PROGRAM: Beyond Human
AUTHOR: Barrett Golding
February 27, 2007: Same Difference
The topic I'm tracking for the DNA Files is Comparative Genomics. What are the differences between species? And especially, what on the DNA-level distinguishes us humans from other species? To rephrase: Why are we special?
I've thumbed through the voluminous pile of research papers assembled by our outstanding science-writing staff. I can now conclusively state the results -- drum roll, please... What makes us different? The answer is: nothing, nada, or at best, not much; i.e., we ain't so special.
Our DNA is just about identical (99%) to chimps, and nearly the same (85%) as mice. Nor can we flatter ourselves with our gene count: Sure, our 25,000 genes beats out a roundworm's 19,500, but it's only about half of corn's 40,000.

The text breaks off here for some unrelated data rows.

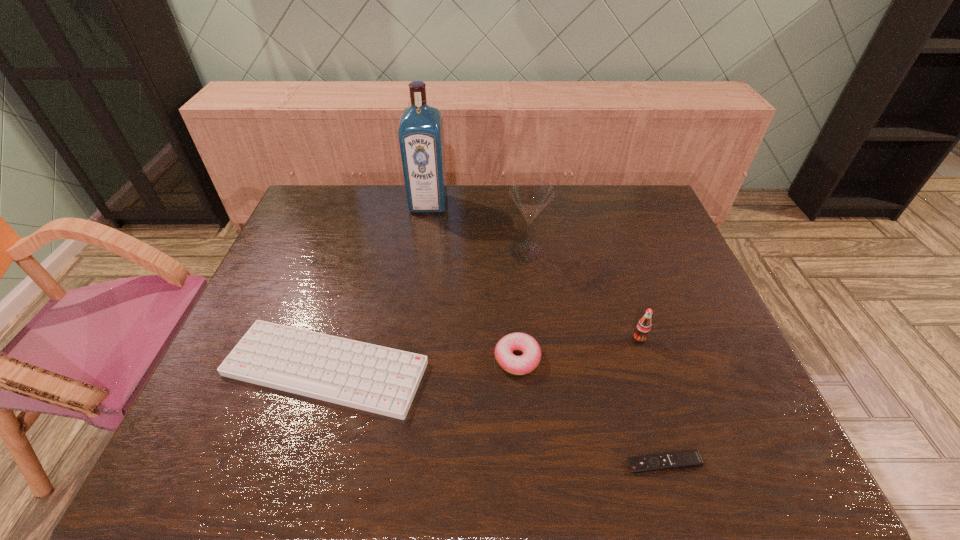 The height and width of the screenshot is (540, 960). In order to click on free space located on the left of the flute glass in this screenshot , I will do `click(440, 251)`.

I want to click on vacant space located 0.090m on the back of the third tallest object, so (x=629, y=308).

Find the location of a particular element. This screenshot has height=540, width=960. vacant space located 0.360m on the right of the third shortest object is located at coordinates (691, 359).

Find the location of `free space located 0.060m on the back of the second shortest object`. free space located 0.060m on the back of the second shortest object is located at coordinates (344, 308).

Locate an element on the screen. The width and height of the screenshot is (960, 540). free space located 0.070m on the back of the shortest object is located at coordinates (651, 421).

Find the location of a particular element. object that is at the far edge is located at coordinates (421, 138).

Locate an element on the screen. object located in the near edge section of the desktop is located at coordinates (687, 459).

Locate an element on the screen. This screenshot has height=540, width=960. object located at the left edge is located at coordinates (382, 380).

The width and height of the screenshot is (960, 540). Find the location of `vacant region at the far edge of the desktop`. vacant region at the far edge of the desktop is located at coordinates pyautogui.click(x=361, y=206).

Where is `vacant space at the near edge of the desktop`? This screenshot has width=960, height=540. vacant space at the near edge of the desktop is located at coordinates (399, 432).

I wonder how much our need to show how special we are drives religion and even science. Scientists are smart, right? Much smarter than chimps. I mean, what chimp would devote hunks of his existence to, say, sequencing an entire genome.
And religion molds us into G-d's image, with a human-only immortal soul attached. I was talking about this over coffee with my friend, writer David Quammen. He postulated this circular-logical desire for a hereafter: "We've gotta have an afterlife, because we've gotta be different than worms; and worms don't have an afterlife, so we've gotta have an afterlife."
Maybe our urge to prove ourselves different IS what makes us different.